Members of the Salt Lake Redevelopment Agency board agree they need to set a clear policy regarding the use of tax increment funding to foster economic development.
But before they could formulate such a mission statement, City Council members, wearing their alternate hats as the RDA board, put their yet-to-be-developed policy to work.In the past, the redevelopment tool of capturing newly generated tax dollars and plowing them back within a designated project area has been used only on the city's old, decaying buildings or blighted blocks.
But the RDA Thursday agreed to begin preliminary work to set up redevelopment project areas on two parcels of raw ground. "In a way, we are talking economic development instead of redevelopment," said Councilwoman Sydney Fonnesbeck.
The RDA is looking at 25.9 acres of land in the Glendale area, on which developer Bruce Anderson wants to build single-family homes, and 80 acres of industrially zoned land owned by the Salt Lake City International Airport.
Councilman L. Wayne Horrocks, who represents the district where Anderson plans to build houses, said people are excited new homes are planned within city limits. "People are excited that that vacant land is going to be useful. It's a good effort to start getting people back into the city."
Anderson's proposal includes use of RDA's tax-generated dollars to build public infrastructure, such as sidewalks and curb and gutter systems. That will help keep the houses affordable to young families who otherwise might be forced to suburban homes.

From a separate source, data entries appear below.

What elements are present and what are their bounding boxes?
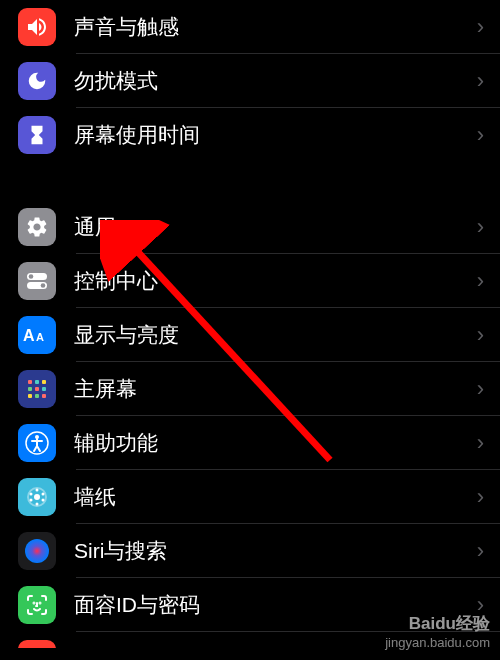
moon-icon	[18, 62, 56, 100]
svg-point-22	[30, 499, 33, 502]
settings-item-sound[interactable]: 声音与触感 ›	[0, 0, 500, 54]
settings-item-dnd[interactable]: 勿扰模式 ›	[0, 54, 500, 108]
svg-rect-11	[42, 387, 46, 391]
chevron-right-icon: ›	[477, 68, 484, 94]
svg-rect-10	[35, 387, 39, 391]
item-label: 勿扰模式	[74, 67, 477, 95]
svg-point-23	[30, 493, 33, 496]
sos-icon: SOS	[18, 640, 56, 648]
settings-item-accessibility[interactable]: 辅助功能 ›	[0, 416, 500, 470]
svg-rect-13	[35, 394, 39, 398]
chevron-right-icon: ›	[477, 376, 484, 402]
svg-point-1	[29, 274, 34, 279]
settings-item-general[interactable]: 通用 ›	[0, 200, 500, 254]
hourglass-icon	[18, 116, 56, 154]
watermark-brand: Baidu经验	[385, 613, 490, 635]
svg-rect-8	[42, 380, 46, 384]
svg-point-21	[36, 503, 39, 506]
svg-point-20	[42, 499, 45, 502]
item-label: 控制中心	[74, 267, 477, 295]
svg-rect-6	[28, 380, 32, 384]
svg-point-3	[41, 283, 46, 288]
accessibility-icon	[18, 424, 56, 462]
item-label: 主屏幕	[74, 375, 477, 403]
toggles-icon	[18, 262, 56, 300]
siri-icon	[18, 532, 56, 570]
item-label: 辅助功能	[74, 429, 477, 457]
svg-point-24	[25, 539, 49, 563]
svg-point-17	[34, 494, 40, 500]
settings-item-siri[interactable]: Siri与搜索 ›	[0, 524, 500, 578]
svg-point-25	[34, 603, 35, 604]
settings-item-wallpaper[interactable]: 墙纸 ›	[0, 470, 500, 524]
settings-item-display[interactable]: AA 显示与亮度 ›	[0, 308, 500, 362]
sound-icon	[18, 8, 56, 46]
chevron-right-icon: ›	[477, 430, 484, 456]
chevron-right-icon: ›	[477, 122, 484, 148]
item-label: Siri与搜索	[74, 537, 477, 565]
item-label: 显示与亮度	[74, 321, 477, 349]
settings-item-control-center[interactable]: 控制中心 ›	[0, 254, 500, 308]
item-label: 通用	[74, 213, 477, 241]
section-gap	[0, 162, 500, 200]
watermark-url: jingyan.baidu.com	[385, 635, 490, 652]
svg-point-26	[40, 603, 41, 604]
settings-item-screentime[interactable]: 屏幕使用时间 ›	[0, 108, 500, 162]
svg-rect-9	[28, 387, 32, 391]
settings-list: 声音与触感 › 勿扰模式 › 屏幕使用时间 › 通用 › 控制中心 › AA	[0, 0, 500, 648]
chevron-right-icon: ›	[477, 484, 484, 510]
svg-point-19	[42, 493, 45, 496]
item-label: 声音与触感	[74, 13, 477, 41]
svg-rect-12	[28, 394, 32, 398]
watermark: Baidu经验 jingyan.baidu.com	[385, 613, 490, 652]
chevron-right-icon: ›	[477, 538, 484, 564]
item-label: 墙纸	[74, 483, 477, 511]
chevron-right-icon: ›	[477, 214, 484, 240]
svg-rect-14	[42, 394, 46, 398]
chevron-right-icon: ›	[477, 322, 484, 348]
svg-rect-7	[35, 380, 39, 384]
settings-item-homescreen[interactable]: 主屏幕 ›	[0, 362, 500, 416]
home-screen-icon	[18, 370, 56, 408]
item-label: 屏幕使用时间	[74, 121, 477, 149]
text-size-icon: AA	[18, 316, 56, 354]
gear-icon	[18, 208, 56, 246]
chevron-right-icon: ›	[477, 14, 484, 40]
wallpaper-icon	[18, 478, 56, 516]
faceid-icon	[18, 586, 56, 624]
chevron-right-icon: ›	[477, 268, 484, 294]
svg-point-18	[36, 489, 39, 492]
svg-text:A: A	[36, 331, 44, 343]
svg-text:A: A	[23, 327, 35, 344]
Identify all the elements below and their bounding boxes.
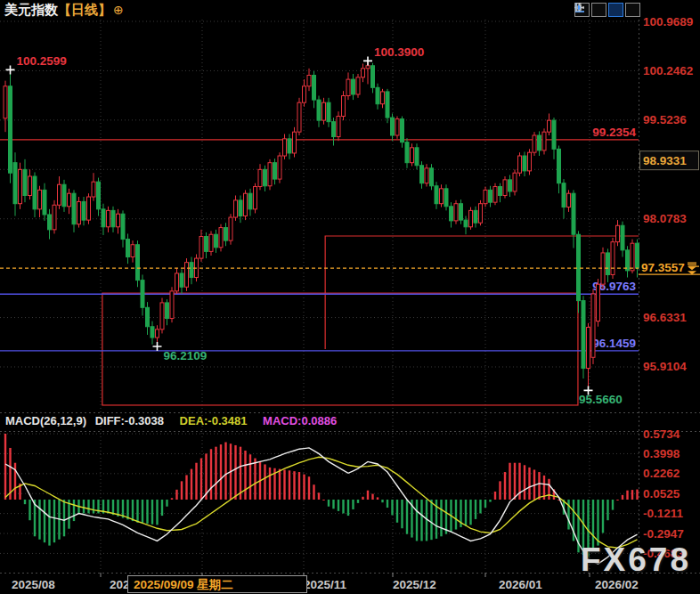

In other action during the monthly RDA meeting Thursday, the agency approved a loan of up to $750,000 to the partnership of Briarwood Partners for improvements to the historic Clift Building. "It's an improvement loan for a historic structure," said John M. Schumann, spokesman for the partnership.
The 1920 building, named in honor of pioneer Francis Clift, is located at Third South and Main, a strategic downtown corner. The RDA would be protected from default by a letter of credit, and the loan will be used as a "bridge" to complete improvements and enhance occupancy before a permanent loan is obtained.
This is the first time the RDA has made a historic improvement loan for commercial property they don't intend to acquire. "The whole word redevelopment suggests this is what we should be doing more of," Fonnesbeck said.
In other news, the agency board heard their current year's budget might be reduced as much as $115,000.